Melky Cabrera's Suspension and Baseball's First Asterisk

Major League Baseball made a pretty big decision about a week ago that’s gone without much fanfare. However, the implied statement that was made by the decision to remove Melky Cabrera from the upcoming awarding of National League batting champion is huge. It is the first time that an official statistic and categorical league champion will not receive recognition due to a positive result for performance-enhancing drugs.

By this being allowed, it could knock down the first domino of an entire game of revisionist Domino Rally in regards to the steroid era, its offenders and the place in history having a precedent of changing recognition for offenders. Cabrera will not return this season due to a 50-game suspension, but his .346 batting average still sits atop the leader boards coming into the last week of the season. Due to the fact that he has enough at-bats and games played still despite his last game being August 14, he is in line to win the National League batting title.

The issue with his winning is clear; it flat looks bad for a caught and convicted rule breaker to walk away with any type of honor for his efforts. It’s the black eye that has plagued baseball for well over a decade, and what it is working the hardest to distance itself from. However, there was no official answer on what to do about when the inevitable end came to reality. The only word being that since the batting champion is not an officially recognized award winner of the MLB, there would be no official decision required on how to handle it. But everybody knows that’s the ultimate cop-out, especially for such an image-conscious league. Something had to be done, somehow.

All was looking pretty gridlocked, until the last-second “passion play” came in to rescue the powers that be from making their own decision. Cabrera himself (conspicuously) issued a letter to the Office of Commissioner Bud Selig, requesting to not be recognized and officially removed from being listed as the batting champion for the season, which Selig happily accepted. So now, when the season ends tonight, his .346 figure will be persona non grata. Buster Posey will accept the honor defaulted to him, while Cabrera’s “generosity” changes a lot more than just a recognition that held no official impact until recently.

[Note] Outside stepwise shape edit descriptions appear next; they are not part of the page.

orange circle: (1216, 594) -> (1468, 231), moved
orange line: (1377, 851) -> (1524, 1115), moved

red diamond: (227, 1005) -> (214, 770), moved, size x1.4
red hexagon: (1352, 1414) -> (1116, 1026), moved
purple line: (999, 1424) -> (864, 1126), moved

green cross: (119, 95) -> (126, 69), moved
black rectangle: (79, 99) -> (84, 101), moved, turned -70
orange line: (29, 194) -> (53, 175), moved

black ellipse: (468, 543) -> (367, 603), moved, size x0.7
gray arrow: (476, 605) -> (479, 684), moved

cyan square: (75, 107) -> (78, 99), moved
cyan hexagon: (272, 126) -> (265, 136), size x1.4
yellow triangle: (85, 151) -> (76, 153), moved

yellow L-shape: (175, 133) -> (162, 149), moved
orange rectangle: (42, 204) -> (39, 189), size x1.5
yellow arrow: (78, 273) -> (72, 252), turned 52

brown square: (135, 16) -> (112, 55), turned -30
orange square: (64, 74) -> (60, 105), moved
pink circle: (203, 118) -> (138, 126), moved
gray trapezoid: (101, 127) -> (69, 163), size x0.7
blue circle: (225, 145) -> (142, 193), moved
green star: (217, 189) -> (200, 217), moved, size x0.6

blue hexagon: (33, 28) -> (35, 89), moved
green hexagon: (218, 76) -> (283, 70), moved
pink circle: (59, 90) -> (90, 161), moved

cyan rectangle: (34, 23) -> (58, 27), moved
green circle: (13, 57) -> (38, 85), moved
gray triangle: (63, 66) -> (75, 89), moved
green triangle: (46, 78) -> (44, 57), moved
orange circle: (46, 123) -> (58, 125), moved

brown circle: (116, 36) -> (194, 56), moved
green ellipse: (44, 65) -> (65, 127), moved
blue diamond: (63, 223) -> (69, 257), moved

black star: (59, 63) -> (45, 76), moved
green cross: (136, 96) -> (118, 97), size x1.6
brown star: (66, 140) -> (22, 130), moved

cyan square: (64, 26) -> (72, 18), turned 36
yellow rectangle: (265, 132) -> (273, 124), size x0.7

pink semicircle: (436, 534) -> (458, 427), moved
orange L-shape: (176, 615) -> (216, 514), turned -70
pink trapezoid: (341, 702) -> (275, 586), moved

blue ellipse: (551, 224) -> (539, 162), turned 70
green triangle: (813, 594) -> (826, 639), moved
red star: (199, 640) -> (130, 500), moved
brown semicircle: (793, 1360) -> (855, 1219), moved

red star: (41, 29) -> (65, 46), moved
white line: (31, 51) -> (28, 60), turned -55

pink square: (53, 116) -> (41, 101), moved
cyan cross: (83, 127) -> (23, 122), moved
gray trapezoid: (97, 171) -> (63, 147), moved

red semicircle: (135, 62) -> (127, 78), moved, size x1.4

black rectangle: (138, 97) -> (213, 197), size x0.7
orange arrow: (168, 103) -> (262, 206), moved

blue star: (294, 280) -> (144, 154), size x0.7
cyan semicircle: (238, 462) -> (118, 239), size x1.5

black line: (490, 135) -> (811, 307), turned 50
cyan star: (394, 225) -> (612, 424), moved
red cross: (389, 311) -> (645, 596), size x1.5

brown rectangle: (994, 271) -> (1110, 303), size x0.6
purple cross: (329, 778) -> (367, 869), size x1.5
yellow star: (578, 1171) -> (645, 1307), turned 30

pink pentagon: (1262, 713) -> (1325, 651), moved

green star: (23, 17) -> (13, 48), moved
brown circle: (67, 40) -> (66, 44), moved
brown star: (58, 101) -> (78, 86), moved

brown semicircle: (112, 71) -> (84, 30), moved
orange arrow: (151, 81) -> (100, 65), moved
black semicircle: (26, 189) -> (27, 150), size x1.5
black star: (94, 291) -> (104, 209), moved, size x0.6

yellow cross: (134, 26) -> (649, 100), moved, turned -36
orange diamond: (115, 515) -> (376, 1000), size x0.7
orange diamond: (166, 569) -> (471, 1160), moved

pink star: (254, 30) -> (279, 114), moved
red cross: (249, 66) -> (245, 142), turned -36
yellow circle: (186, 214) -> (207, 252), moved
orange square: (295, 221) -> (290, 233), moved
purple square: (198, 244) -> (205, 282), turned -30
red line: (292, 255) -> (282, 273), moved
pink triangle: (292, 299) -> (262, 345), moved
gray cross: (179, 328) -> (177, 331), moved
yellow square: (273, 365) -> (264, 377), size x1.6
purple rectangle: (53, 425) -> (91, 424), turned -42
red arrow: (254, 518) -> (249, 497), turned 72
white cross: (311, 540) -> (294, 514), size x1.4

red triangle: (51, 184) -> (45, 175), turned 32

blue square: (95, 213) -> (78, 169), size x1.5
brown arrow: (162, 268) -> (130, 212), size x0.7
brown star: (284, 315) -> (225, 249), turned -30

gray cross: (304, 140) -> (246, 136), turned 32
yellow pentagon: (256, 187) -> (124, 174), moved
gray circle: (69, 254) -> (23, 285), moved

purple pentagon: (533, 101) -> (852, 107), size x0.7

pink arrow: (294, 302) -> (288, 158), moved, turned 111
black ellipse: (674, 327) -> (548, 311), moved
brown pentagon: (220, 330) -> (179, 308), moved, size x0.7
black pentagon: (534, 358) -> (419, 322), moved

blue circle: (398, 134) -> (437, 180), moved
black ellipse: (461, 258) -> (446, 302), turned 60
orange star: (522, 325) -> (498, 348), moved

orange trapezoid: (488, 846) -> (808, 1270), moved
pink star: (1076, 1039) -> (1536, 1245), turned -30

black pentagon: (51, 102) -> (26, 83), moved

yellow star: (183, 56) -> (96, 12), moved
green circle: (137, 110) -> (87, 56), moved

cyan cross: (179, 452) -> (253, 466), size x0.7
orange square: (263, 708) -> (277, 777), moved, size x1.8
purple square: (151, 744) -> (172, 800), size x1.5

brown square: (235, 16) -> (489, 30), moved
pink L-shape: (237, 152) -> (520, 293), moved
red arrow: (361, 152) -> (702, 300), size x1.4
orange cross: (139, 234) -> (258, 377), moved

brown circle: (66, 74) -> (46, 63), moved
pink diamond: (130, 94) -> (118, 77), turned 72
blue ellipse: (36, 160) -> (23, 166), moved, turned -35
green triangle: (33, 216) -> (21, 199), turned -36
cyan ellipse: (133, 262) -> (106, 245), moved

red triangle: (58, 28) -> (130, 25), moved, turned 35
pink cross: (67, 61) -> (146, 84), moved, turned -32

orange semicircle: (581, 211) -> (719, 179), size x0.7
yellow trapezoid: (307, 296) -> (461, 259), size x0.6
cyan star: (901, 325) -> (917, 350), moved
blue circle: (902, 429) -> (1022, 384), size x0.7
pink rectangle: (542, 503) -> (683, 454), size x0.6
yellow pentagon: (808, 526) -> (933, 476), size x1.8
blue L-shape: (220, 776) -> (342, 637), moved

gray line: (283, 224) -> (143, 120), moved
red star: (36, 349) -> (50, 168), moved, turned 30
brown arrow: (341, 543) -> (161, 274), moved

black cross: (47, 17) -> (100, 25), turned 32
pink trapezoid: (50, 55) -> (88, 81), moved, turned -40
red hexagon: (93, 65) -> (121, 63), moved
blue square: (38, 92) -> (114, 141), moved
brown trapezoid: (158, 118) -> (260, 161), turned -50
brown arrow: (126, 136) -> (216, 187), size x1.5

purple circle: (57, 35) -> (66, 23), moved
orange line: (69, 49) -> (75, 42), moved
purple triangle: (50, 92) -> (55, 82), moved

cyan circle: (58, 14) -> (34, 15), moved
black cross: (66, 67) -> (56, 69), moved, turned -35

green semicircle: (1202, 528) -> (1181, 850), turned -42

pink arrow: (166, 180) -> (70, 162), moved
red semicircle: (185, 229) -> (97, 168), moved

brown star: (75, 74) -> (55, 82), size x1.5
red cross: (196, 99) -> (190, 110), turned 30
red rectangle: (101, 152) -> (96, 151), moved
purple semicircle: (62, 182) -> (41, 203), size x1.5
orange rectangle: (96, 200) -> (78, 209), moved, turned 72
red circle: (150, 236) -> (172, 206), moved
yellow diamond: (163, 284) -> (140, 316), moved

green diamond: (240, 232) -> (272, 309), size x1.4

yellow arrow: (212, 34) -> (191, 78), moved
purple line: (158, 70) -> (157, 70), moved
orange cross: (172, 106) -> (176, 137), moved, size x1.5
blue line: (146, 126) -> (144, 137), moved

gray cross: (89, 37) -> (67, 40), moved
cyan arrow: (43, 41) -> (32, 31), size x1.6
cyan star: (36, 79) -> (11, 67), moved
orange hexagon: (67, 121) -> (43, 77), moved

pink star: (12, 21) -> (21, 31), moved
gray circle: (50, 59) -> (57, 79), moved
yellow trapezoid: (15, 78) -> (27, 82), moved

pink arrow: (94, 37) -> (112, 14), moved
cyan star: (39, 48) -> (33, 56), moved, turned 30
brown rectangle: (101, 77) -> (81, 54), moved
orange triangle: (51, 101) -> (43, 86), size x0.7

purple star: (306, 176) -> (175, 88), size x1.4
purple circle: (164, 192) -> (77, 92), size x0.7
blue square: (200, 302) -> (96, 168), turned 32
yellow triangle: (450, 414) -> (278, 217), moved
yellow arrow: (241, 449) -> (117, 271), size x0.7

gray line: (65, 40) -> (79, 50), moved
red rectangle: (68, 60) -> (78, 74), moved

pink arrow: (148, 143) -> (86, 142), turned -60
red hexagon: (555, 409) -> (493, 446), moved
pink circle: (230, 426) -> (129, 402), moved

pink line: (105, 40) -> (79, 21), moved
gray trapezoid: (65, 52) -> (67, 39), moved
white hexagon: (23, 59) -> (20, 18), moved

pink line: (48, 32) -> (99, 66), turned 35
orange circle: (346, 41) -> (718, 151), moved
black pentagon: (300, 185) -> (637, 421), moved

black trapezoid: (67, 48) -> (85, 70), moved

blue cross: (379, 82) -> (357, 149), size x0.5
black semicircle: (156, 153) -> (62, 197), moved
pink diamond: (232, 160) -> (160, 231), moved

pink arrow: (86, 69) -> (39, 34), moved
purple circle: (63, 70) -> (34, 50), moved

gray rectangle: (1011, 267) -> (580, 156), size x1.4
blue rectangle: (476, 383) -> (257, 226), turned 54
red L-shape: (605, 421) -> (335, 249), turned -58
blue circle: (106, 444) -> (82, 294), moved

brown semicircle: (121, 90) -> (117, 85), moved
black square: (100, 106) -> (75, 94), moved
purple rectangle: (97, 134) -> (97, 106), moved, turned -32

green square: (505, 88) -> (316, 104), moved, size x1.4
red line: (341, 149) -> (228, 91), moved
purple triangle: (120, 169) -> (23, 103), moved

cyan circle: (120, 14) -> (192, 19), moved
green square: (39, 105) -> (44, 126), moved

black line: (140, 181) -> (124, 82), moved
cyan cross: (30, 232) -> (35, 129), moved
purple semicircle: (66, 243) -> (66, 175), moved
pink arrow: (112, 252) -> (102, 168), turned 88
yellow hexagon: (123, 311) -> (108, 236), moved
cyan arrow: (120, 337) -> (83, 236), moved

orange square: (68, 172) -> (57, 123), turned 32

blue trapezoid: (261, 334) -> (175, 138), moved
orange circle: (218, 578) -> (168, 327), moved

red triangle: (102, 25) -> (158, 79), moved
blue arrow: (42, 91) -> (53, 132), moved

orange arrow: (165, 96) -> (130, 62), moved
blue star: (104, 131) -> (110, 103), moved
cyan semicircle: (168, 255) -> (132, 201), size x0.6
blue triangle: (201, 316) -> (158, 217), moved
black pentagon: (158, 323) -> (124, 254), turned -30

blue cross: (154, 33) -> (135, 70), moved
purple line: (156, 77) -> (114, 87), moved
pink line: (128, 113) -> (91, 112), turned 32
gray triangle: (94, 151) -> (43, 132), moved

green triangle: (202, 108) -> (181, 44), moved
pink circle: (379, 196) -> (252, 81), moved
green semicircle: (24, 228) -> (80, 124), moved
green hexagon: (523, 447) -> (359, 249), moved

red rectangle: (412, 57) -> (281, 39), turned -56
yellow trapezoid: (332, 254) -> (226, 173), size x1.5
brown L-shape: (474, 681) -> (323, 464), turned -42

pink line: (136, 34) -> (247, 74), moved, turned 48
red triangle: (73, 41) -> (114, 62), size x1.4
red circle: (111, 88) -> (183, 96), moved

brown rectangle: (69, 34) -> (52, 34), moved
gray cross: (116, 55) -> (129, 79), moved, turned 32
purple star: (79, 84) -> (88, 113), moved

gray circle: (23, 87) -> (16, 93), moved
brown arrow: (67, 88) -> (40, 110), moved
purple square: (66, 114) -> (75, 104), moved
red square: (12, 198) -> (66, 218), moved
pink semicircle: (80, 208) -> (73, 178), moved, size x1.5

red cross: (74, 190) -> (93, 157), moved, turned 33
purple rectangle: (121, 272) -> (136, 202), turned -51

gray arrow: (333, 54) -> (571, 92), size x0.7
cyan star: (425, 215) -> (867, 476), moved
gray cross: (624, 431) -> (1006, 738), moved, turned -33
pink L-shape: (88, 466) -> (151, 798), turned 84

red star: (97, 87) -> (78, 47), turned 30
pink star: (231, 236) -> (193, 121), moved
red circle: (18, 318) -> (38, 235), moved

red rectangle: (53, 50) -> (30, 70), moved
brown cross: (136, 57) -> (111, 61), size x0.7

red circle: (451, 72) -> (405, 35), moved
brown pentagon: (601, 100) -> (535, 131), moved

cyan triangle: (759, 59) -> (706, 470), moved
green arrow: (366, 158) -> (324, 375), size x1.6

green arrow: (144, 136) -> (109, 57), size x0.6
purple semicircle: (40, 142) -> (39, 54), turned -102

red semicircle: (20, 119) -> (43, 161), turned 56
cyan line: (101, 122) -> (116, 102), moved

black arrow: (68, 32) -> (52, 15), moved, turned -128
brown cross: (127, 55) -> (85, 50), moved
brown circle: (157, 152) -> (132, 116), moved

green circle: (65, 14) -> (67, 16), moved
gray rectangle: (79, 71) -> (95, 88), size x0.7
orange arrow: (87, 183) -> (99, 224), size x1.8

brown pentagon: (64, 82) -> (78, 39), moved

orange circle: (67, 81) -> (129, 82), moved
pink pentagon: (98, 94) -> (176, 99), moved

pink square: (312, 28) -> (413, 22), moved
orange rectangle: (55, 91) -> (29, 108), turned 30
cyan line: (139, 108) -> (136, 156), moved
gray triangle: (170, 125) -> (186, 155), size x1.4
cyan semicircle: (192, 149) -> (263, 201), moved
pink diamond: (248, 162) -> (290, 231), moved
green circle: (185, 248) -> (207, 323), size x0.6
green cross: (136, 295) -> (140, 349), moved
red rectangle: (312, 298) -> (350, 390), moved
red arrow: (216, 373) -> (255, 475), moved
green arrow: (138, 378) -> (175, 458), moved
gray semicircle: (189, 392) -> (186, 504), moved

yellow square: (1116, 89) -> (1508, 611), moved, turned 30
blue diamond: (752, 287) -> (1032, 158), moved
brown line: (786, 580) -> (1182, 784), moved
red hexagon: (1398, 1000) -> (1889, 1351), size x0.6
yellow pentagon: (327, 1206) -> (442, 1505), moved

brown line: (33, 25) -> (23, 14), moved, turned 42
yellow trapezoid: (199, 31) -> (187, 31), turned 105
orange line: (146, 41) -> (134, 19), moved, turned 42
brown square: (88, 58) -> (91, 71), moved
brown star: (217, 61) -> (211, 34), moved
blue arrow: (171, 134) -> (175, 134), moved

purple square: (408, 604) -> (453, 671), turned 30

By accepting that letter, and then putting it to action so quickly, baseball issued its first official asterisk. Yet the perception of accepting it outside of the league's own means, via self-admission and request to be relieved from the situation, it sets yet another stepping stone in front of the pending storm coming in the form of Hall of Fame votes for the game’s most dubious era. The irony is that Major League Baseball has nothing to do “officially” with who goes into baseball’s Hall of Fame. But it probably doesn’t care much more about that than it does about the recognition as batting champ it allegedly didn’t care much about before it got bailed out of the corner it was trapped in regarding it.

The bottom line is that game that has been so subject to a virus spreading across its image for so long had an opportunity to either take the hard loss or the hard line on where it stands in the PED war. Instead, it took the lowest road possible next to the subway and backed its way out of having to finally face its demons, head-on. Is it right that Melky cheated his way to a remarkable numbers? Absolutely not. But is it any better that baseball took the low ground to make a huge decision in disqualifying him for it? Even more absolute in its incorrectness? It is not the players' place to police themselves; it’s the game’s. And as long as baseball can’t make a definitive decision on how to handle the impact of steroid abusers on the game, there should be no expectation that anything should be altered at all about the impact of drugs in the game.

Now do the right thing, and throw an asterisk by Posey’s number as well, because doing the “right” thing in this case is just as bad as letting the wrong live.